Ottawa City Councillor
- In office 2001–2003
- Preceded by: Jim Bickford
- Succeeded by: Maria McRae
- Constituency: River Ward

Ottawa-Carleton Regional Councillor
- In office 1994–2000
- Preceded by: George Brown
- Succeeded by: position abolished
- Constituency: River Ward

Personal details
- Born: 1952 (age 73–74) Ottawa
- Spouse: Ron Stewart (m. 1975)
- Children: 2

= Wendy Stewart =

Wendy Stewart (née Thomas; born c. 1952) is a former Ottawa City Councillor and Ottawa-Carleton Regional Councillor. While on council, she was described as being a fiscal conservative.

Stewart was born in Ottawa, and attended South Carleton High School while living in Hazeldean, Ontario, now a suburb of Ottawa. While a student at South Carleton, she was crowned "Miss Ottawa Rough Rider" in 1970, as well as "Miss Sweetheart" at her school. During her term as Miss Ottawa Rough Rider, she endorsed Howard Henry's candidacy for the Ontario Liberal Party nomination in the 1971 provincial election in Ottawa West. A month later, Stewart finished third in the "Miss Eastern Ontario" competition.

Stewart later became a commercial artist, and married Rough Riders professional football player Ron Stewart on Valentine's Day in 1975 in Barbados. The pair moved to Ottawa's Carleton Heights neighbourhood in 1980.
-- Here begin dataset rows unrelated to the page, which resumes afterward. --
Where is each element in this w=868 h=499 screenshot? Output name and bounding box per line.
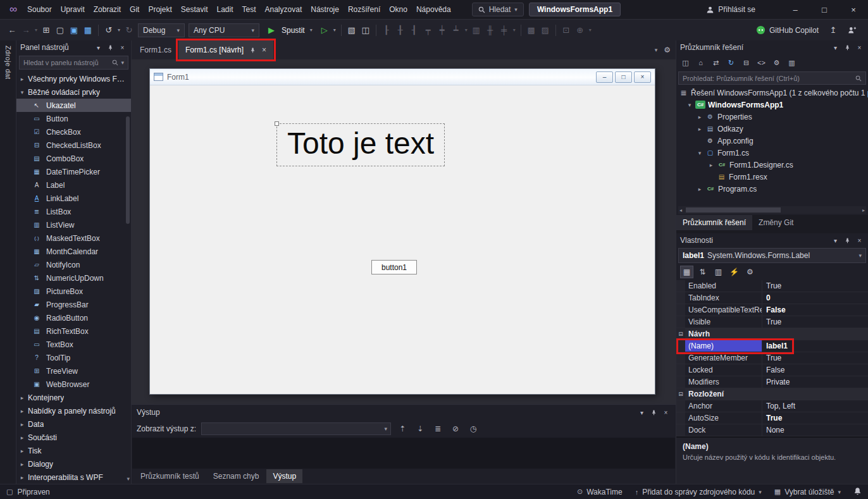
toolbox-scrollbar[interactable] <box>126 116 130 224</box>
property-value[interactable]: False <box>762 364 868 376</box>
toolbox-group-dialogy[interactable]: ▸Dialogy <box>16 457 131 471</box>
label1-control[interactable]: Toto je text <box>276 123 445 166</box>
tab-form1-cs[interactable]: Form1.cs <box>133 40 178 59</box>
close-button[interactable]: × <box>839 0 868 19</box>
toolbox-item-monthcalendar[interactable]: ▦MonthCalendar <box>16 245 131 258</box>
menu-item-projekt[interactable]: Projekt <box>144 3 176 16</box>
form-client-area[interactable]: Toto je text button1 <box>150 85 655 394</box>
tree-node-form1cs[interactable]: ▾ ▢ Form1.cs <box>676 147 868 159</box>
pin-icon[interactable] <box>843 236 852 245</box>
navigate-back-icon[interactable]: ← <box>5 23 19 38</box>
toolbox-item-treeview[interactable]: ⊞TreeView <box>16 364 131 378</box>
property-value[interactable]: True <box>762 352 868 364</box>
start-dropdown-icon[interactable]: ▾ <box>308 27 314 33</box>
align-rights-icon[interactable]: ┨ <box>407 23 421 38</box>
button1-control[interactable]: button1 <box>371 260 417 274</box>
pin-icon[interactable] <box>248 46 257 55</box>
property-row-dock[interactable]: DockNone <box>676 424 868 436</box>
github-copilot-button[interactable]: GitHub Copilot <box>756 25 819 35</box>
save-icon[interactable]: ▣ <box>67 23 81 38</box>
toolbox-item-progressbar[interactable]: ▰ProgressBar <box>16 298 131 311</box>
align-bottoms-icon[interactable]: ┷ <box>449 23 463 38</box>
close-icon[interactable]: × <box>118 43 127 52</box>
menu-item-ladit[interactable]: Ladit <box>212 3 237 16</box>
property-value[interactable]: None <box>762 424 868 436</box>
tab-solution-explorer[interactable]: Průzkumník řešení <box>676 215 752 230</box>
property-row-visible[interactable]: VisibleTrue <box>676 316 868 328</box>
menu-item-nastroje[interactable]: Nástroje <box>306 3 344 16</box>
tree-node-form1resx[interactable]: ▤ Form1.resx <box>676 171 868 183</box>
timestamp-icon[interactable]: ◷ <box>467 424 480 433</box>
toolbox-group-data[interactable]: ▸Data <box>16 417 131 431</box>
pin-icon[interactable] <box>843 43 852 52</box>
performance-profiler-icon[interactable]: ▧ <box>345 23 359 38</box>
output-text-area[interactable] <box>132 438 675 469</box>
scrollbar-thumb[interactable] <box>686 207 781 213</box>
toolbox-item-linklabel[interactable]: ALinkLabel <box>16 192 131 205</box>
property-row-autosize[interactable]: AutoSizeTrue <box>676 412 868 424</box>
output-source-dropdown[interactable]: ▾ <box>201 422 391 435</box>
toolbox-group-common-controls[interactable]: ▾ Běžné ovládací prvky <box>16 85 131 99</box>
property-row-usecompatibletextrendering[interactable]: UseCompatibleTextRenderingFalse <box>676 304 868 316</box>
toolbox-item-richtextbox[interactable]: ▤RichTextBox <box>16 324 131 338</box>
align-lefts-icon[interactable]: ┠ <box>380 23 394 38</box>
menu-item-okno[interactable]: Okno <box>385 3 412 16</box>
property-row-tabindex[interactable]: TabIndex0 <box>676 292 868 304</box>
toolbox-search-input[interactable]: Hledat v panelu nástrojů ▾ <box>19 56 128 70</box>
start-debugging-button[interactable]: ▶ Spustit ▾ <box>261 23 318 38</box>
zoom-icon[interactable]: ⊕ <box>573 23 587 38</box>
property-value[interactable]: Private <box>762 376 868 388</box>
vertical-spacing-icon[interactable]: ╪ <box>497 23 511 38</box>
make-same-size-icon[interactable]: ▥ <box>469 23 483 38</box>
tab-form1-cs-design[interactable]: Form1.cs [Návrh] × <box>178 40 273 59</box>
toolbox-group-kontejnery[interactable]: ▸Kontejnery <box>16 391 131 404</box>
tree-node-odkazy[interactable]: ▸ ▤ Odkazy <box>676 123 868 135</box>
align-centers-icon[interactable]: ╂ <box>394 23 407 38</box>
toolbox-item-textbox[interactable]: ▭TextBox <box>16 338 131 351</box>
previous-message-icon[interactable]: ⇡ <box>396 424 409 433</box>
save-all-icon[interactable]: ▦ <box>81 23 95 38</box>
home-icon[interactable]: ⌂ <box>694 56 707 69</box>
align-dropdown-icon[interactable]: ▾ <box>463 27 469 33</box>
tab-test-explorer[interactable]: Průzkumník testů <box>134 469 206 483</box>
navigate-dropdown-icon[interactable]: ▾ <box>33 27 39 33</box>
toolbox-group-nabidky[interactable]: ▸Nabídky a panely nástrojů <box>16 404 131 417</box>
start-without-debugging-icon[interactable]: ▷ <box>318 23 332 38</box>
tab-error-list[interactable]: Seznam chyb <box>207 469 266 483</box>
tab-output[interactable]: Výstup <box>266 469 302 483</box>
menu-item-zobrazit[interactable]: Zobrazit <box>89 3 125 16</box>
toolbox-item-combobox[interactable]: ▤ComboBox <box>16 152 131 165</box>
horizontal-spacing-icon[interactable]: ╫ <box>483 23 497 38</box>
window-position-icon[interactable]: ▾ <box>831 236 840 245</box>
toolbox-item-checkbox[interactable]: ☑CheckBox <box>16 125 131 139</box>
solution-configuration-dropdown[interactable]: Debug ▾ <box>138 23 185 37</box>
view-code-icon[interactable]: <> <box>755 56 768 69</box>
property-pages-icon[interactable]: ⚙ <box>743 266 757 278</box>
data-sources-tab[interactable]: Zdroje dat <box>4 46 12 484</box>
solution-platform-dropdown[interactable]: Any CPU ▾ <box>189 23 259 37</box>
chevron-right-icon[interactable]: ▸ <box>697 186 703 192</box>
toolbox-item-datetimepicker[interactable]: ▦DateTimePicker <box>16 165 131 178</box>
select-repository-button[interactable]: ▦ Vybrat úložiště ▾ <box>774 488 841 496</box>
tab-git-changes[interactable]: Změny Git <box>752 215 800 230</box>
property-value[interactable]: Top, Left <box>762 400 868 412</box>
minimize-button[interactable]: – <box>781 0 810 19</box>
solution-search-input[interactable]: Prohledat: Průzkumník řešení (Ctrl+ů) <box>678 71 866 85</box>
menu-item-sestavit[interactable]: Sestavit <box>177 3 213 16</box>
notifications-bell-icon[interactable] <box>853 487 862 497</box>
tree-node-properties[interactable]: ▸ ⚙ Properties <box>676 111 868 123</box>
share-icon[interactable]: ↥ <box>826 23 840 38</box>
alphabetical-icon[interactable]: ⇅ <box>696 266 709 278</box>
show-all-files-icon[interactable]: ▥ <box>785 56 798 69</box>
close-icon[interactable]: × <box>855 43 864 52</box>
toolbox-item-checkedlistbox[interactable]: ⊟CheckedListBox <box>16 139 131 152</box>
tree-node-project[interactable]: ▾ C# WindowsFormsApp1 <box>676 99 868 111</box>
tab-order-icon[interactable]: ⊡ <box>559 23 573 38</box>
spacing-dropdown-icon[interactable]: ▾ <box>511 27 518 33</box>
property-category-rozlozeni[interactable]: ⊟Rozložení <box>676 388 868 400</box>
send-to-back-icon[interactable]: ▨ <box>538 23 552 38</box>
properties-icon[interactable]: ⚙ <box>770 56 783 69</box>
pin-icon[interactable] <box>649 408 659 417</box>
toolbox-item-notifyicon[interactable]: ▱NotifyIcon <box>16 258 131 271</box>
next-message-icon[interactable]: ⇣ <box>414 424 426 433</box>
Stewart was first elected to the Ottawa-Carleton Regional Council in 1994, the first year the council was elected as a separate entity, representing River Ward. Stewart had previously been quite active in the community. She had served on the board of directors of the Carleton Heights and Area Residents Association, chaired the McGregor Easson Community School Council/Advisory Committee, she was involved with the community newspaper, she was a member of the Girl Guides of Canada for 10 years, including a 5-year term as District Commissioner, she was the chair of the Rideau Valley Conservation Authority, she represented the Eastern Region of Conservation Authorities on Provincial Association's Standing Committee on Communications, and she chaired the Volunteer Advisory Committee of the Sawmill Creek Watershed Study. Stewart ran on a platform of freezing taxes for three years, cutting some discretionary social services (including "sharply (reducing) funding for arts"), and protecting urban parks and greenway corridors. Stewart easily won the election with 7215 votes to her opponent, social worker Val Parkinson's 2797.

In her first term, Stewart served as vice president of the Association of Municipalities of Ontario, and was a members of its environment committee. On regional council, she sat on three committees. In the 1997 election she ran on a platform of holding the line on taxes and being an accountable representative. Stewart was easily re-elected over her opponent, tax agent Daryl Martin 6855 votes to 1093.

When the regional government was abolished, Stewart was elected to represent the same ward on Ottawa City Council in 2000. She ran on a platform of reducing municipal spending, treating more storm water, building an artificial wetland around the Trail Road landfill, and a new police centre in her ward. She was re-elected over day-care administrator Dave Hagerman 9687 votes to 2368.

In June 2003, Stewart announced she would not be running for re-election.

As of 2013, she is living in Westport, Ontario.